Error in conditional with estamento in: "requires string as left operand, not set"

1

I am creating a loop that will iterate over a list of given strings. For this I have created a set of data on which I will establish my conditions within the loop.

But I think I'm doing something wrong because in the Python shell I get the following error:

  

"TypeError: 'in' requires string as left operand, not set".

I do not know if it will be a problem of the created sets (same should be formed with the set() ), but I think that in theory it should work with the sets that I created.

Result=[]
Dna_bases = {'a', 't', 'c', 'g'}
Rna_bases = {'a', 'u', 'c', 'g'}

chain_list= ['ttgaatgccttacaact', 'aucgcgauacgacgu', 'aaacggacgacgxxn4']
for i in chain_list:
if Dna_bases in i and 'u' not in i:
    print(Result.append('DNA'))
elif Rna_bases in i and 't' not in i:
    print(Result.append('RNA'))
else:
    print(Result.append('UKN'))

print ('Result =', Result)

The result should be:

  

Result = ['DNA', 'RNA', 'UKN']

    
asked by Steve Jade 03.10.2017 в 22:29
source

2 answers

1

With if Dna_bases in i You are 'asking' if a set ( set ) is inside a string ("str"). You are expected to ask if one string is contained in the other, that the objects on both sides of the in are of the same type .

Anyway you would not prove anything with that logic, if the set is in the chain it does not mean that the string does not contain bases that are not in the set and different from u or t respectively.

What you want to do is see if all the bases of a chain are part of one of the sets or none at all. To do this simply create a set with the bases of each chain and make the difference of sets with Dna_bases and Rna_bases .

When you pass a string to the set constructor, a set is created with all the characters contained in the string without repetitions.
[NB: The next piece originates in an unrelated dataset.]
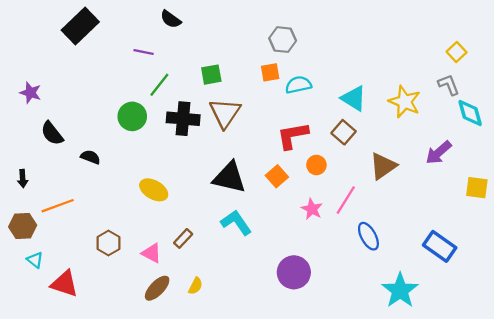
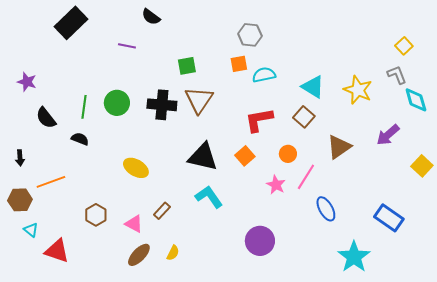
green line: (159, 85) -> (84, 107), moved, turned -30
orange circle: (316, 165) -> (288, 154), moved
yellow square: (477, 188) -> (422, 166), turned 35

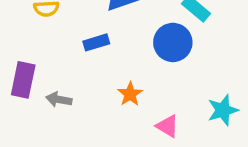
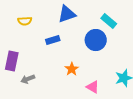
gray arrow: (59, 99) -> (28, 79), moved, turned -32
For example:

>>> c = aucgcgauacgacgu
>>> set_c = set(c)
>>> set_c
{'c', 'u', 'a', 'g'}

If you make the difference of sets with another set you will get the characters that are in the first but not in the second one:

>>> {'c', 'u', 'a', 'g'} - {'a', 'u', 'c', 'g'}
set()
>>> {'c', 'u', 'a', 'g'} - {'a', 't', 'c', 'g'}
set('u')

This can be applied to our problem because if all the bases of the chain are in the set, an empty set will be returned.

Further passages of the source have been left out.